EXERCISE INSTRUCTIONS » Please copy exactly every line from the one that contains "Déportation de Besançon." to the end of the data below, with both ends included and no other lines.

EXERCISE INPUTS »
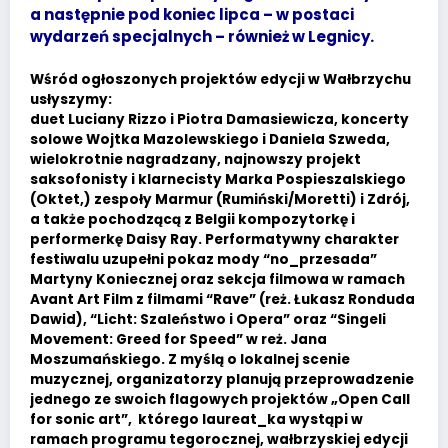
a następnie pod koniec lipca – w postaci
wydarzeń specjalnych – również w Legnicy.
Wśród ogłoszonych projektów edycji w Wałbrzychu
usłyszymy:
duet Luciany Rizzo i Piotra Damasiewicza, koncerty
solowe Wojtka Mazolewskiego i Daniela Szweda,
wielokrotnie nagradzany, najnowszy projekt
saksofonisty i klarnecisty Marka Pospieszalskiego
(Oktet,) zespoły Marmur (Rumiński/Moretti) i Zdrój,
a także pochodzącą z Belgii kompozytorkę i
performerkę Daisy Ray. Performatywny charakter
festiwalu uzupełni pokaz mody “no_przesada”
Martyny Koniecznej oraz sekcja filmowa w ramach
Avant Art Film z filmami “Rave” (reż. Łukasz Ronduda
Dawid), “Licht: Szaleństwo i Opera” oraz “Singeli
Movement: Greed for Speed” w reż. Jana
Moszumańskiego. Z myślą o lokalnej scenie
muzycznej, organizatorzy planują przeprowadzenie
jednego ze swoich flagowych projektów „Open Call
for sonic art”, którego laureat_ka wystąpi w
ramach programu tegorocznej, wałbrzyskiej edycji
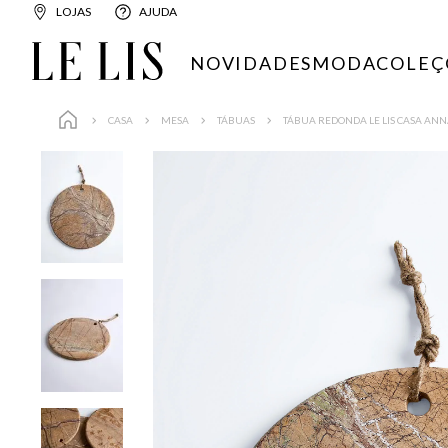
LOJAS
AJUDA
NOVIDADES
MODA
COLEÇ
CASA
MESA
TÁBUAS
TÁBUA REDONDA LE LIS CASA ANNA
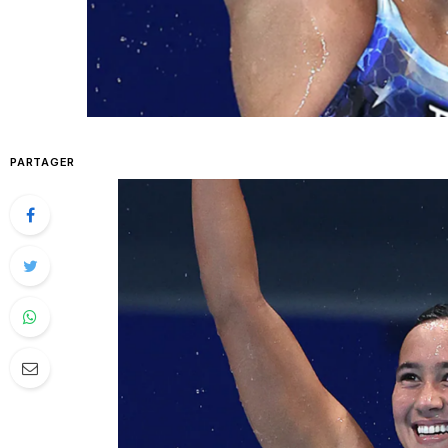
PARTAGER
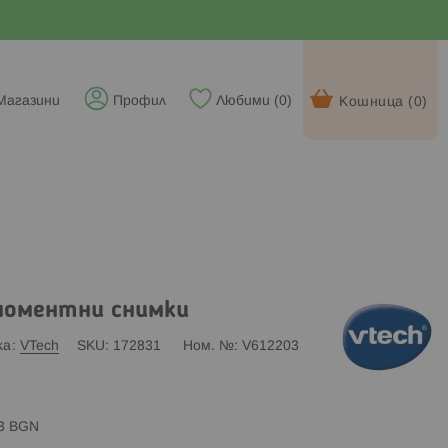
Магазини
Профил
Любими (
0
)
Кошница (
0
)
моментни снимки
ка
VTech
SKU
172831
Ном. №
V612203
83 BGN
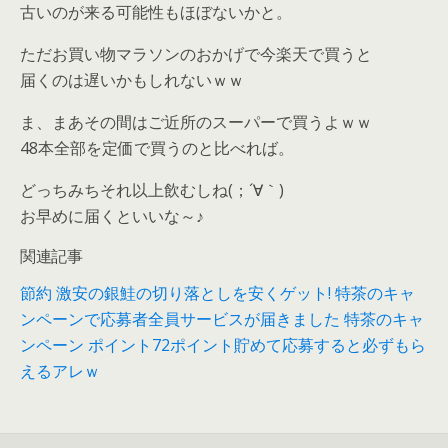
古いのが来る可能性もほぼないかと。
ただお買い物マラソンのおかげで今楽天で買うと
届くのは遅いかもしれないｗｗ
ま、まあその間はご近所のスーパーで買うよｗｗ
48本全部を定価で買うのと比べれば。
どっちみちそれ以上飲むしね(；´∀｀)
お早めに届くといいな～♪
関連記事
節約 激安の銀鮭の切り落としを安くゲット!
特茶のキャ
ンペーンで応募者全員サービスが届きました
特茶のキャ
ンペーン ポイント72ポイント貯めて応募すると必ずもら
えるアレｗ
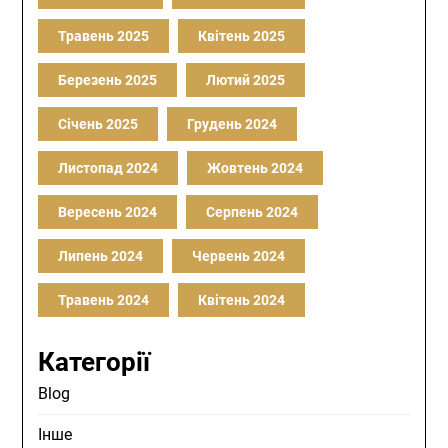
Травень 2025
Квітень 2025
Березень 2025
Лютий 2025
Січень 2025
Грудень 2024
Листопад 2024
Жовтень 2024
Вересень 2024
Серпень 2024
Липень 2024
Червень 2024
Травень 2024
Квітень 2024
Категорії
Blog
Інше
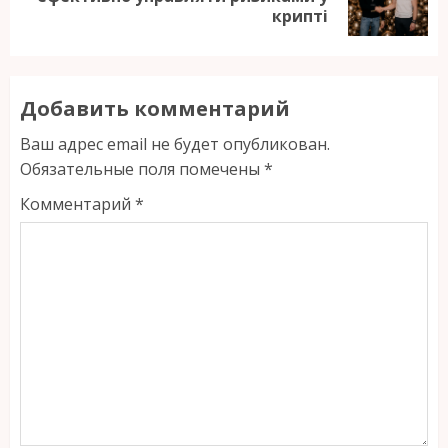
крипті
запись:
Добавить комментарий
Ваш адрес email не будет опубликован.
Обязательные поля помечены
*
Комментарий
*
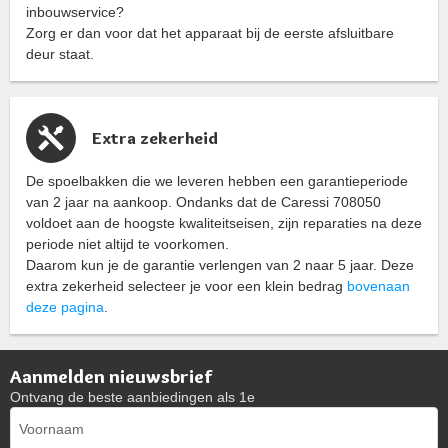
inbouwservice?
Zorg er dan voor dat het apparaat bij de eerste afsluitbare
deur staat.
Extra zekerheid
De spoelbakken die we leveren hebben een garantieperiode
van 2 jaar na aankoop. Ondanks dat de Caressi 708050
voldoet aan de hoogste kwaliteitseisen, zijn reparaties na deze
periode niet altijd te voorkomen.
Daarom kun je de garantie verlengen van 2 naar 5 jaar. Deze
extra zekerheid selecteer je voor een klein bedrag
bovenaan
deze pagina
.
Aanmelden nieuwsbrief
Ontvang de beste aanbiedingen als 1e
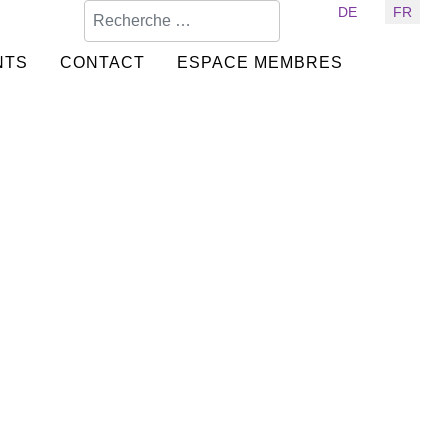
Valider
Sélectionnez votre langue
DE
FR
NTS
CONTACT
ESPACE MEMBRES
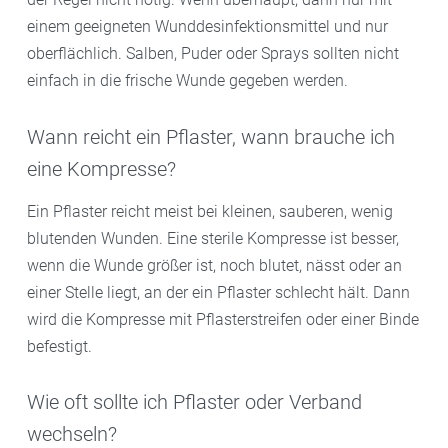
einem geeigneten Wunddesinfektionsmittel und nur
oberflächlich. Salben, Puder oder Sprays sollten nicht
einfach in die frische Wunde gegeben werden.
Wann reicht ein Pflaster, wann brauche ich
eine Kompresse?
Ein Pflaster reicht meist bei kleinen, sauberen, wenig
blutenden Wunden. Eine sterile Kompresse ist besser,
wenn die Wunde größer ist, noch blutet, nässt oder an
einer Stelle liegt, an der ein Pflaster schlecht hält. Dann
wird die Kompresse mit Pflasterstreifen oder einer Binde
befestigt.
Wie oft sollte ich Pflaster oder Verband
wechseln?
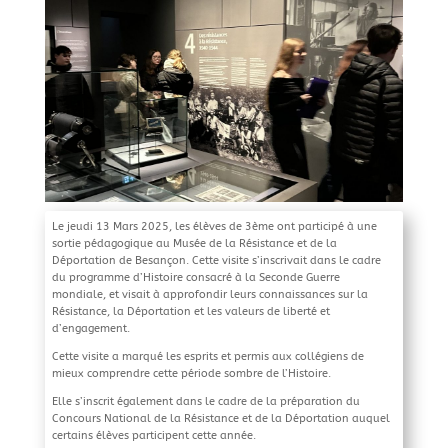
Le jeudi 13 Mars 2025, les élèves de 3ème ont participé à une
sortie pédagogique au Musée de la Résistance et de la
Déportation de Besançon. Cette visite s’inscrivait dans le cadre
du programme d’Histoire consacré à la Seconde Guerre
mondiale, et visait à approfondir leurs connaissances sur la
Résistance, la Déportation et les valeurs de liberté et
d’engagement.
Cette visite a marqué les esprits et permis aux collégiens de
mieux comprendre cette période sombre de l’Histoire.
Elle s’inscrit également dans le cadre de la préparation du
Concours National de la Résistance et de la Déportation auquel
certains élèves participent cette année.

ANSWER TO THIS EXERCISE »
Déportation de Besançon. Cette visite s’inscrivait dans le cadre
du programme d’Histoire consacré à la Seconde Guerre
mondiale, et visait à approfondir leurs connaissances sur la
Résistance, la Déportation et les valeurs de liberté et
d’engagement.
Cette visite a marqué les esprits et permis aux collégiens de
mieux comprendre cette période sombre de l’Histoire.
Elle s’inscrit également dans le cadre de la préparation du
Concours National de la Résistance et de la Déportation auquel
certains élèves participent cette année.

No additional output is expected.